[Saved data entries]
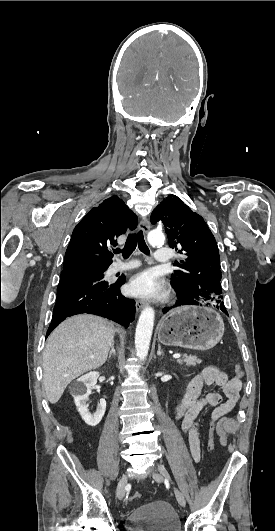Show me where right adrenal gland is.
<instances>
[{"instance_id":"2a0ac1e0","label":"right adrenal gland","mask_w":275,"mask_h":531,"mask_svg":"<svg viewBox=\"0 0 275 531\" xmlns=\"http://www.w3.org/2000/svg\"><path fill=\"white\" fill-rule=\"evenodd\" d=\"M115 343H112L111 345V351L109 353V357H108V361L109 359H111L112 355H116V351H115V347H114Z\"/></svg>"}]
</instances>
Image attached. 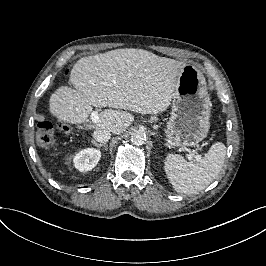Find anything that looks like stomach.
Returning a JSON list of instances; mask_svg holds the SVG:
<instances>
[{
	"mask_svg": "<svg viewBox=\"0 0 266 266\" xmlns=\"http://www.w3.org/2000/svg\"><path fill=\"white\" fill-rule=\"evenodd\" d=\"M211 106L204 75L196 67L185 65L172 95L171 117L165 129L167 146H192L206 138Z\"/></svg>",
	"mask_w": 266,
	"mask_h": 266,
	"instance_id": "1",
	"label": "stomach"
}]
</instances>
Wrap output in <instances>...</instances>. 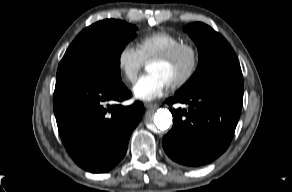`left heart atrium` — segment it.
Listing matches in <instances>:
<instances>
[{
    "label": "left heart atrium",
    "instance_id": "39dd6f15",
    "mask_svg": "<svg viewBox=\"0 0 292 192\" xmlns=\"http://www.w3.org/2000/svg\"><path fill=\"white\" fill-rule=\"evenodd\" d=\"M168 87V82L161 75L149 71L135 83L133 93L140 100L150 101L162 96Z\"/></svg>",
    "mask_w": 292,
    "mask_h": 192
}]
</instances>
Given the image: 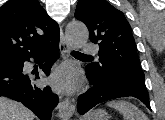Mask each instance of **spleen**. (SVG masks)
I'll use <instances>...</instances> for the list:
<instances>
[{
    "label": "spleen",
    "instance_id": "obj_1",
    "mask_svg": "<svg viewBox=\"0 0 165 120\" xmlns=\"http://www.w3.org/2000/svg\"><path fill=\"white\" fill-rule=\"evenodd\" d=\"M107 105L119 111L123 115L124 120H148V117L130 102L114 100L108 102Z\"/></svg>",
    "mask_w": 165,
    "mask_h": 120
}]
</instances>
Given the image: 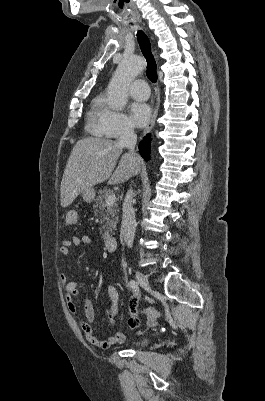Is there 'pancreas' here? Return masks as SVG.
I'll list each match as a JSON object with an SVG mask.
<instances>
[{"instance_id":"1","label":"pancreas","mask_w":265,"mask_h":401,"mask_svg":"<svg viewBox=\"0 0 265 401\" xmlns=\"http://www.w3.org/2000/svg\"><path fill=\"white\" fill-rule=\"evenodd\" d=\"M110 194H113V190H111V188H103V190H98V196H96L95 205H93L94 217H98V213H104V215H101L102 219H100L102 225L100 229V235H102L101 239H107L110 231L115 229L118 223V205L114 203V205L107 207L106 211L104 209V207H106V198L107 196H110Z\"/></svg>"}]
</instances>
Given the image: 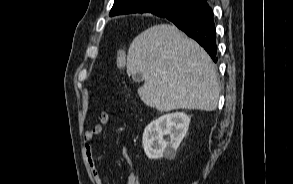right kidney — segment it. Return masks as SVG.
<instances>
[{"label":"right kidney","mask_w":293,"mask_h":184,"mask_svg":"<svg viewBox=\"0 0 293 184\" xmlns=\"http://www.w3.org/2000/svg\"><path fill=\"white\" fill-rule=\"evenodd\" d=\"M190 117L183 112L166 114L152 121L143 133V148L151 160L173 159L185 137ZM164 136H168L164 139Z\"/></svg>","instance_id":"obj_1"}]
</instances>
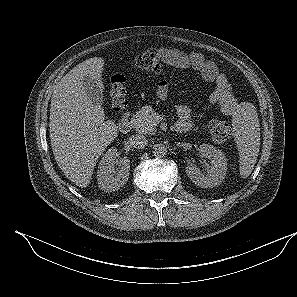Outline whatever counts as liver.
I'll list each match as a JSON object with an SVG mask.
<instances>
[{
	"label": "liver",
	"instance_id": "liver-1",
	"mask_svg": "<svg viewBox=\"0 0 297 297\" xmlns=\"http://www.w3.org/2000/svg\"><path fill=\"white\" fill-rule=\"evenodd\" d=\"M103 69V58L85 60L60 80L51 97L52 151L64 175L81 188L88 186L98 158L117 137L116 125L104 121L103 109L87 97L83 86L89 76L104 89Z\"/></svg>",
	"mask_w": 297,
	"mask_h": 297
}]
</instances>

**WORK TO COMPLETE:**
If a line contains the word "white", it counts; please state how many such lines the records above have, and nothing more.

**EXERCISE ANSWER:**
7